** Data follows **

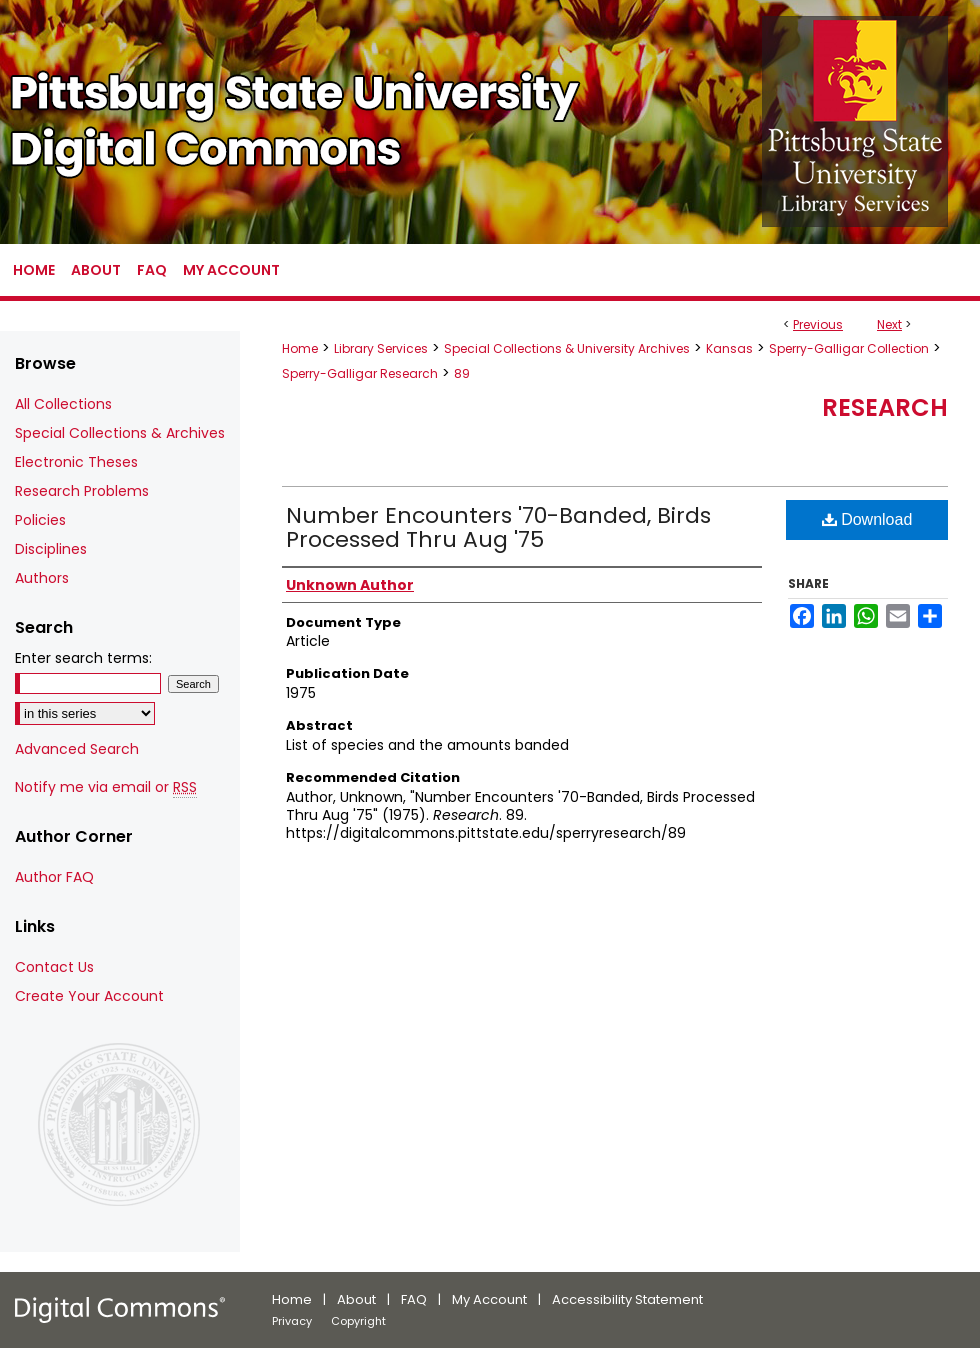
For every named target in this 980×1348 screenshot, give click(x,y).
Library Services (381, 348)
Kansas (729, 348)
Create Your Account (89, 996)
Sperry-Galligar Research (360, 373)
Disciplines (51, 549)
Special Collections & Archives (120, 433)
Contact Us (54, 967)
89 (462, 373)
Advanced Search (77, 749)
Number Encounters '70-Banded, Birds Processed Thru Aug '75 (498, 527)
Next (889, 324)
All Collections (63, 404)
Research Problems (82, 491)
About (356, 1299)
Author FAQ (54, 877)
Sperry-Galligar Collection (849, 348)
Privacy (292, 1321)
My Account (489, 1299)
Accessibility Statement (627, 1299)
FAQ (414, 1299)
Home (300, 348)
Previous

** End of Data **

The data above must be written out again word for word, without its pictures.

__Task output__
For every named target in this 980×1348 screenshot, give click(x,y).
Library Services (381, 348)
Kansas (729, 348)
Create Your Account (89, 996)
Sperry-Galligar Research (360, 373)
Disciplines (51, 549)
Special Collections & Archives (120, 433)
Contact Us (54, 967)
89 (462, 373)
Advanced Search (77, 749)
Number Encounters '70-Banded, Birds Processed Thru Aug '75 (498, 527)
Next (889, 324)
All Collections (63, 404)
Research Problems (82, 491)
About (356, 1299)
Author FAQ (54, 877)
Sperry-Galligar Collection (849, 348)
Privacy (292, 1321)
My Account (489, 1299)
Accessibility Statement (627, 1299)
FAQ (414, 1299)
Home (300, 348)
Previous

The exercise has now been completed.